> **Exercise objective**
What follows is a set of records; restate each one word for word and drop the pictures.

** Extracted information follows **

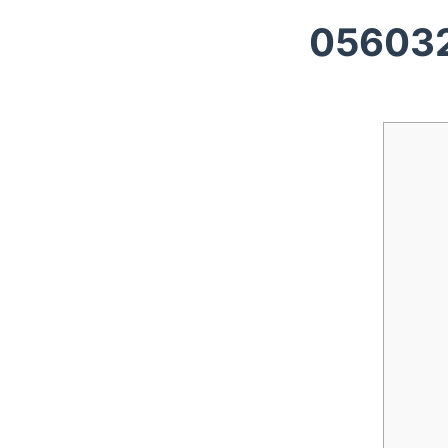
05603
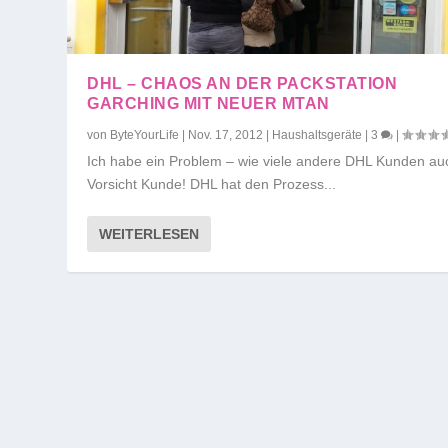
DHL – CHAOS AN DER PACKSTATION
GARCHING MIT NEUER MTAN
von
ByteYourLife
|
Nov. 17, 2012
|
Haushaltsgeräte
|
3
|
Ich habe ein Problem – wie viele andere DHL Kunden au
Vorsicht Kunde! DHL hat den Prozess...
WEITERLESEN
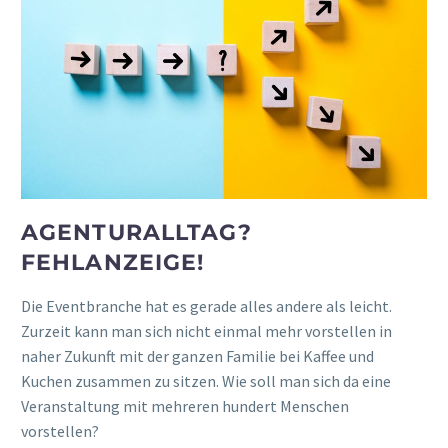
AGENTURALLTAG?
FEHLANZEIGE!
Die Eventbranche hat es gerade alles andere als leicht.
Zurzeit kann man sich nicht einmal mehr vorstellen in
naher Zukunft mit der ganzen Familie bei Kaffee und
Kuchen zusammen zu sitzen. Wie soll man sich da eine
Veranstaltung mit mehreren hundert Menschen
vorstellen?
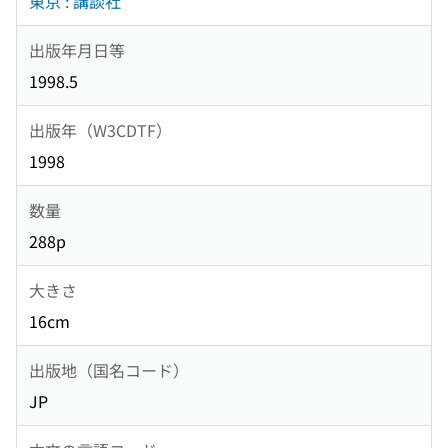
東京 : 講談社
出版年月日等
1998.5
出版年（W3CDTF）
1998
数量
288p
大きさ
16cm
出版地（国名コード）
JP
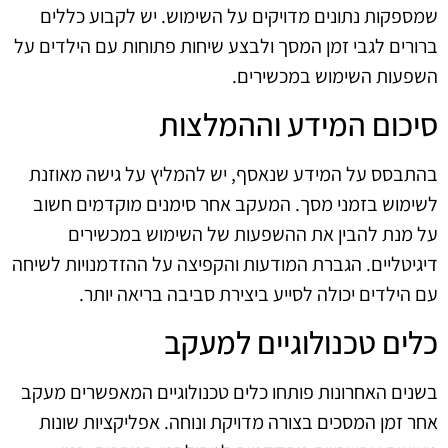
שמספקות נתונים מדויקים על השימוש. יש לקבוע כללים
ברורים לגבי זמן המסך ולבצע שיחות פתוחות עם הילדים על
השפעות השימוש במכשירים.
סיכום המידע וההמלצות
בהתבסס על המידע שנאסף, יש להמליץ על גישה מאוזנת
לשימוש בזמני מסך. המעקב אחר סימנים מוקדמים חשוב
על מנת להבין את ההשפעות של השימוש במכשירים
דיגיטליים. הגברת המודעות והקפיצה על ההזדמנויות לשיחה
עם הילדים יכולה לסייע ביצירת סביבה בריאה יותר.
כלים טכנולוגיים למעקב
בשנים האחרונות פותחו כלים טכנולוגיים המאפשרים מעקב
אחר זמן המסכים בצורה מדויקת ונוחה. אפליקציות שונות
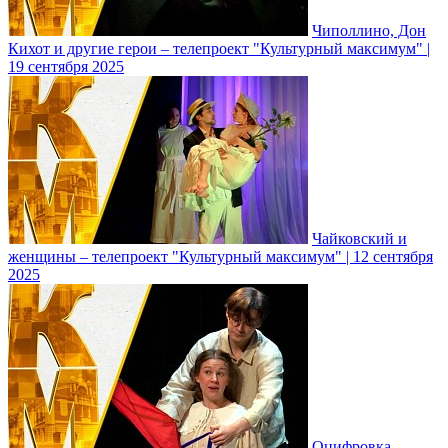
Чиполлино, Дон
Кихот и другие герои – телепроект "Культурный максимум" |
19 сентября 2025
Чайковский и
женщины – телепроект "Культурный максимум" | 12 сентября
2025
Оцифровка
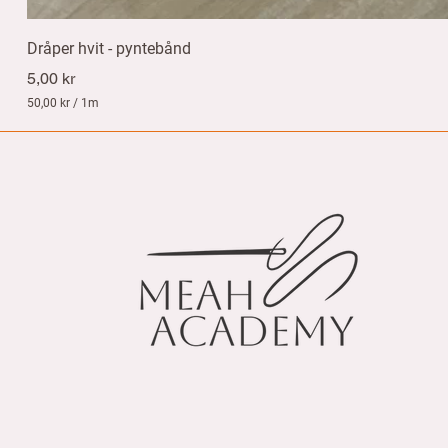
Dråper hvit - pyntebånd
Pris
5,00 kr
50,00 kr
/
1m
5
0
,
0
0
k
r
p
e
r
1
M
e
t
e
r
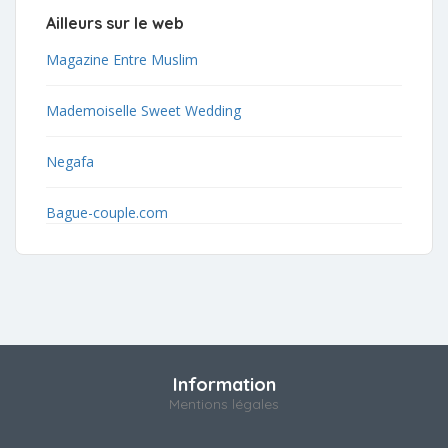
Ailleurs sur le web
Magazine Entre Muslim
Mademoiselle Sweet Wedding
Negafa
Bague-couple.com
Information
Mentions légales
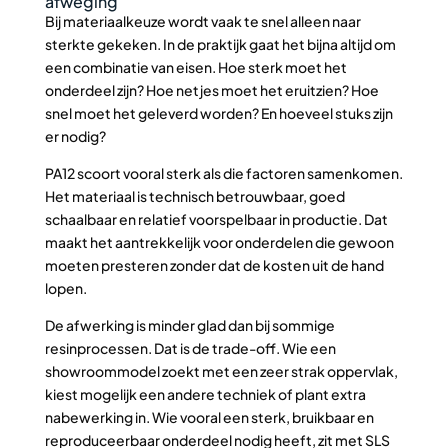
afweging
Bij materiaalkeuze wordt vaak te snel alleen naar
sterkte gekeken. In de praktijk gaat het bijna altijd om
een combinatie van eisen. Hoe sterk moet het
onderdeel zijn? Hoe netjes moet het eruitzien? Hoe
snel moet het geleverd worden? En hoeveel stuks zijn
er nodig?
PA12 scoort vooral sterk als die factoren samenkomen.
Het materiaal is technisch betrouwbaar, goed
schaalbaar en relatief voorspelbaar in productie. Dat
maakt het aantrekkelijk voor onderdelen die gewoon
moeten presteren zonder dat de kosten uit de hand
lopen.
De afwerking is minder glad dan bij sommige
resinprocessen. Dat is de trade-off. Wie een
showroommodel zoekt met een zeer strak oppervlak,
kiest mogelijk een andere techniek of plant extra
nabewerking in. Wie vooral een sterk, bruikbaar en
reproduceerbaar onderdeel nodig heeft, zit met SLS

** End of Extracted information **

> **Output**
05603
DHL – CHAOS AN DER PACKSTATION
GARCHING MIT NEUER MTAN
von
ByteYourLife
|
Nov. 17, 2012
|
Haushaltsgeräte
|
3
|
Ich habe ein Problem – wie viele andere DHL Kunden au
Vorsicht Kunde! DHL hat den Prozess...
WEITERLESEN
AGENTURALLTAG?
FEHLANZEIGE!
Die Eventbranche hat es gerade alles andere als leicht.
Zurzeit kann man sich nicht einmal mehr vorstellen in
naher Zukunft mit der ganzen Familie bei Kaffee und
Kuchen zusammen zu sitzen. Wie soll man sich da eine
Veranstaltung mit mehreren hundert Menschen
vorstellen?
東京 : 講談社
出版年月日等
1998.5
出版年（W3CDTF）
1998
数量
288p
大きさ
16cm
出版地（国名コード）
JP
שמספקות נתונים מדויקים על השימוש. יש לקבוע כללים
ברורים לגבי זמן המסך ולבצע שיחות פתוחות עם הילדים על
השפעות השימוש במכשירים.
סיכום המידע וההמלצות
בהתבסס על המידע שנאסף, יש להמליץ על גישה מאוזנת
לשימוש בזמני מסך. המעקב אחר סימנים מוקדמים חשוב
על מנת להבין את ההשפעות של השימוש במכשירים
דיגיטליים. הגברת המודעות והקפיצה על ההזדמנויות לשיחה
עם הילדים יכולה לסייע ביצירת סביבה בריאה יותר.
כלים טכנולוגיים למעקב
בשנים האחרונות פותחו כלים טכנולוגיים המאפשרים מעקב
אחר זמן המסכים בצורה מדויקת ונוחה. אפליקציות שונות
Чиполлино, Дон
Кихот и другие герои – телепроект "Культурный максимум" |
19 сентября 2025
Чайковский и
женщины – телепроект "Культурный максимум" | 12 сентября
2025
Оцифровка
Dråper hvit - pyntebånd
Pris
5,00 kr
50,00 kr
/
1m
5
0
,
0
0
k
r
p
e
r
1
M
e
t
e
r
Ailleurs sur le web
Magazine Entre Muslim
Mademoiselle Sweet Wedding
Negafa
Bague-couple.com
Information
Mentions légales
afweging
Bij materiaalkeuze wordt vaak te snel alleen naar
sterkte gekeken. In de praktijk gaat het bijna altijd om
een combinatie van eisen. Hoe sterk moet het
onderdeel zijn? Hoe netjes moet het eruitzien? Hoe
snel moet het geleverd worden? En hoeveel stuks zijn
er nodig?
PA12 scoort vooral sterk als die factoren samenkomen.
Het materiaal is technisch betrouwbaar, goed
schaalbaar en relatief voorspelbaar in productie. Dat
maakt het aantrekkelijk voor onderdelen die gewoon
moeten presteren zonder dat de kosten uit de hand
lopen.
De afwerking is minder glad dan bij sommige
resinprocessen. Dat is de trade-off. Wie een
showroommodel zoekt met een zeer strak oppervlak,
kiest mogelijk een andere techniek of plant extra
nabewerking in. Wie vooral een sterk, bruikbaar en
reproduceerbaar onderdeel nodig heeft, zit met SLS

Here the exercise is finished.